I have watched the Serious Conservatives at the National Review and the Wall Steet Journal rend their garments in “shock” over President Donald Trump’s ridiculous and “unserious” Cabinet appointments, and it reminds me of the parable of Oedipus, as written by Milan Kundera in his Unbearable Lightness of Being. It is impossible that a Trump enabler was blind to the stupidity of their master—save willfully. They pantomime surprise that an ugly man who promised ugly things has done ugly things. Were they ignorant then? Or are they lying now?
In the end, the dispute narrowed down to a single question: Did they really not know or were they merely making believe?
Stupid or evil? I expect we will revisit this passage many, many times.
The Unbearable Lightness of Being
Part 5: Lightness and WeightThe story of Oedipus is well known: Abandoned as an infant, he was taken to King Polybus, who raised him. One day, when he had grown into a youth, he came upon a dignitary riding along a mountain path. A quarrel arose, and Oedipus killed the dignitary. Later he became the husband of Queen Jocasta and ruler of Thebes. Little did he know that the man he had killed in the mountains was his father and the woman with whom he slept his mother. In the meantime, fate visited a plague on his subjects and tortured them with great pestilences. When Oedipus realized that he himself was the cause of their suffering, he put out his own eyes and wandered blind away from Thebes.
Anyone who thinks that the Communist regimes of Central Europe are exclusively the work of criminals is overlooking a basic truth: the criminal regimes were made not by criminals but by enthusiasts convinced they had discovered the only road to paradise.
They defended that road so valiantly that they were forced to execute many people.
Later it became clear that there was no paradise, that the enthusiasts were therefore murderers.
Then everyone took to shouting at the Communists: You’re the ones responsible for our country’s misfortunes (it had grown poor and desolate), for its loss of independence (it had fallen into the hands of the Russians), for its judicial murders!
And the accused responded: We didn’t know! We were deceived! We were true believers! Deep in our hearts we are innocent!
In the end, the dispute narrowed down to a single question: Did they really not know or were they merely making believe?

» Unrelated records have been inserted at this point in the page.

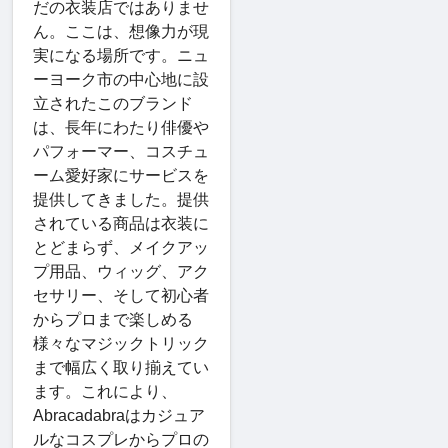
だの衣装店ではありませ
ん。ここは、想像力が現
実になる場所です。ニュ
ーヨーク市の中心地に設
立されたこのブランド
は、長年にわたり俳優や
パフォーマー、コスチュ
ーム愛好家にサービスを
提供してきました。提供
されている商品は衣装に
とどまらず、メイクアッ
プ用品、ウィッグ、アク
セサリー、そして初心者
からプロまで楽しめる
様々なマジックトリック
まで幅広く取り揃えてい
ます。これにより、
Abracadabraはカジュア
ルなコスプレからプロの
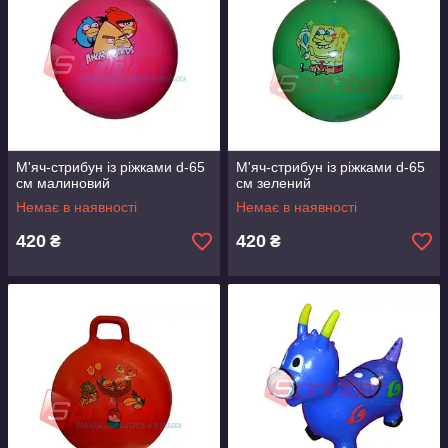
М'яч-стрибун із ріжками d-65
М'яч-стрибун із ріжками d-65
см малиновий
см зелений
Немає в наявності
Немає в наявності
420
420
₴
₴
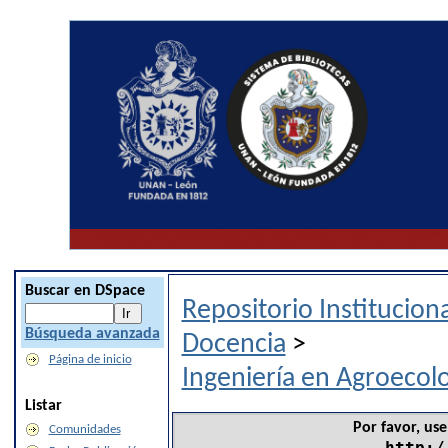
Buscar en DSpace
Repositorio Institucio
Búsqueda avanzada
Docencia
>
Página de inicio
Ingeniería en Agroecolo
Listar
Por favor, use
Comunidades
http:/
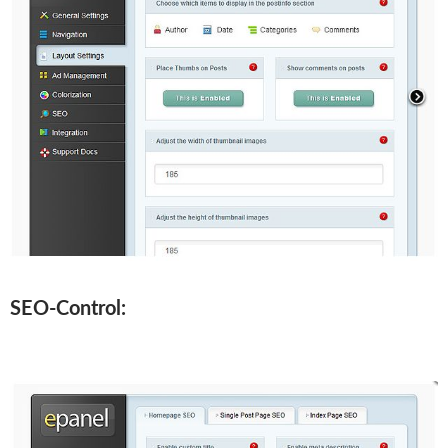
SEO-Control:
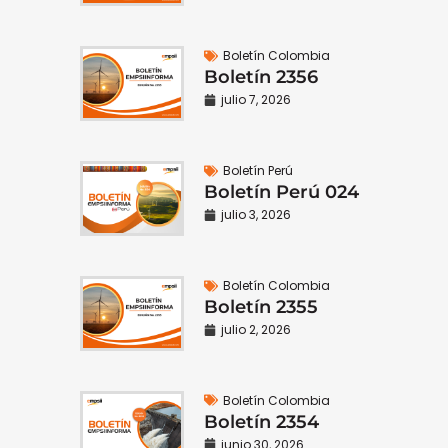
Boletín Colombia
Boletín 2356
julio 7, 2026
Boletín Perú
Boletín Perú 024
julio 3, 2026
Boletín Colombia
Boletín 2355
julio 2, 2026
Boletín Colombia
Boletín 2354
junio 30, 2026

Tomas followed the dispute closely (as did his ten million fellow Czechs) and was of the opinion that while there had definitely been Communists who were not completely unaware of the atrocities (they could not have been ignorant of the horrors that had been perpetrated and were still being perpetrated in postrevolutionary Russia), it was probable that the majority of the Communists had not in fact known of them.

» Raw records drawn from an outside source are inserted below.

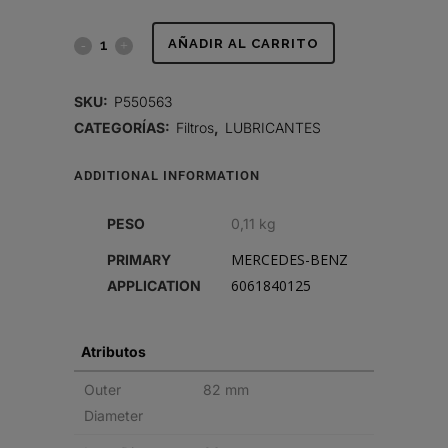
FILTRO
AÑADIR AL CARRITO
DE
SKU:
P550563
LUBRICANTE,
CATEGORÍAS:
Filtros
,
LUBRICANTES
CARTUCHO
ADDITIONAL INFORMATION
quantity
PESO
0,11 kg
MERCEDES-BENZ
PRIMARY
6061840125
APPLICATION
Atributos
Outer
82 mm
Diameter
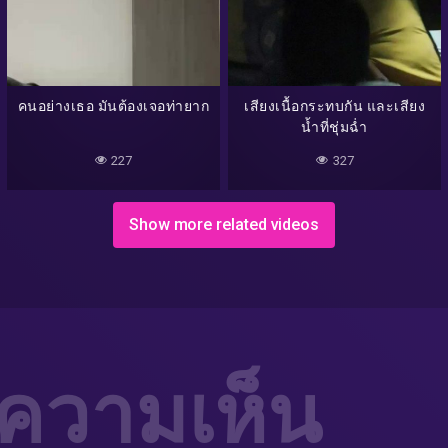
คนอย่างเธอ มันต้องเจอท่ายาก
เสียงเนื้อกระทบกัน และเสียง
น้ำที่ชุ่มฉ่ำ
227
327
Show more related videos
่ความเห็น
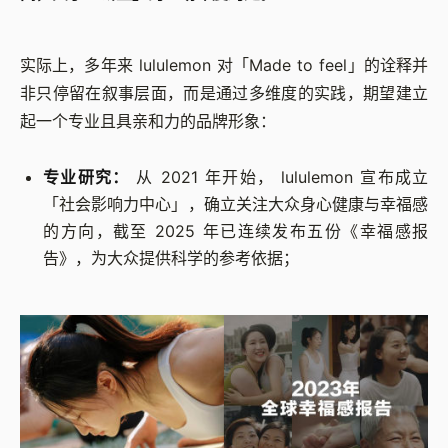
实际上，多年来 lululemon 对「Made to feel」的诠释并
非只停留在叙事层面，而是通过多维度的实践，期望建立
起一个专业且具亲和力的品牌形象：
专业研究：
从 2021 年开始， lululemon 宣布成立
「社会影响力中心」，确立关注大众身心健康与幸福感
的方向，截至 2025 年已连续发布五份《幸福感报
告》，为大众提供科学的参考依据；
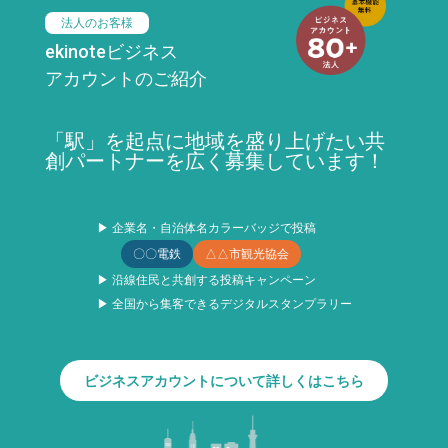
法人のお客様
ekinoteビジネス
アカウントのご紹介
「駅」を起点に地域を盛り上げたい共
創パートナーを広く募集しています！
▶ 企業名・自治体名カラーバッジで投稿
〇〇電鉄
△△市観光協会
▶ 沿線住民と共創する投稿キャンペーン
▶ 全国から集客できるデジタルスタンプラリー
ビジネスアカウントについて詳しくはこちら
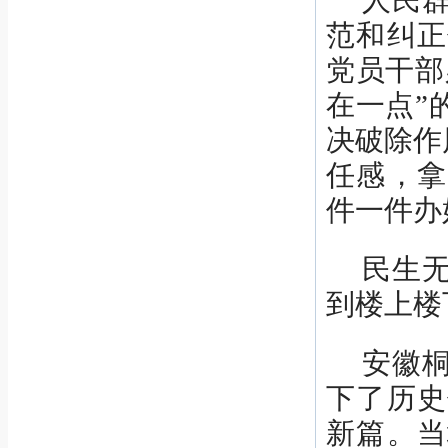
人民
范和纠正
党员干部
在一点”
决破除作
任感，拿
件一件办
民生
到楼上楼
安徽
下了历史
新篇。当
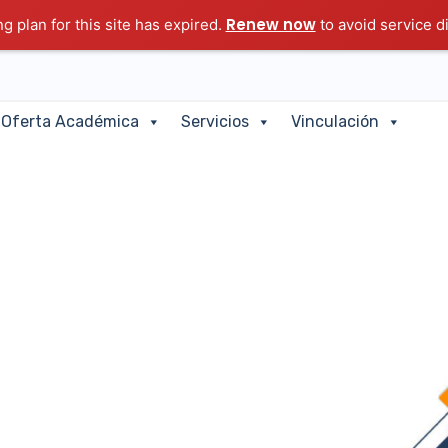
Renew now
g plan for this site has expired.
to avoid service d
Oferta Académica
Servicios
Vinculación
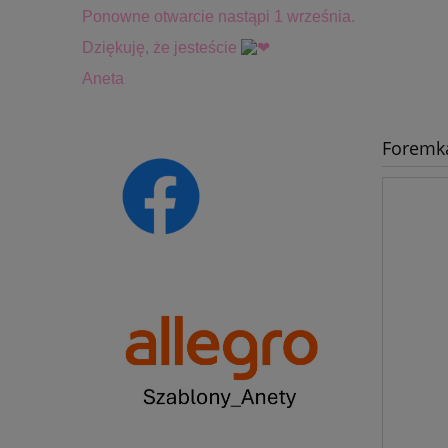
Ponowne otwarcie nastąpi 1 września.
Dziękuję, że jesteście
Aneta
Foremk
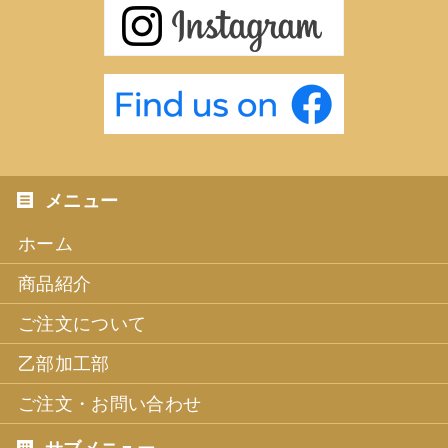
ホーム
商品紹介
ご注文について
乙部加工部
ご注文・お問い合わせ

But, he said to himself, whether they knew or didn’t know is not the main issue; the main issue is whether a man is innocent because he didn’t know. Is a fool on the throne relieved of all responsibility merely because he is a fool?
Let us concede that a Czech public prosecutor in the early fifties who called for the death of an innocent man was deceived by the Russian secret police and the government of his own country. But now that we all know the accusations to have been absurd and the executed to have been innocent, how can that selfsame public prosecutor defend his purity of heart by beating himself on the chest and proclaiming, My conscience is clear! I didn’t know! I was a believer! Isn’t his I didn’t know! I was a believer! at the very root of his irreparable guilt?
It was in this connection that Tomas recalled the tale of Oedipus: Oedipus did not know he was sleeping with his own mother, yet when he realized what had happened, he did not feel innocent. Unable to stand the sight of the misfortunes he had wrought by not knowing, he put out his eyes and wandered blind away from Thebes.
When Tomas heard Communists shouting in defense of their inner purity, he said to himself, As a result of your not knowing, this country has lost its freedom, lost it for centuries, perhaps, and you shout that you feel no guilt? How can you stand the sight of what you’ve done? How is it you aren’t horrified? Have you no eyes to see? If you had eyes, you would have to put them out and wander away from Thebes!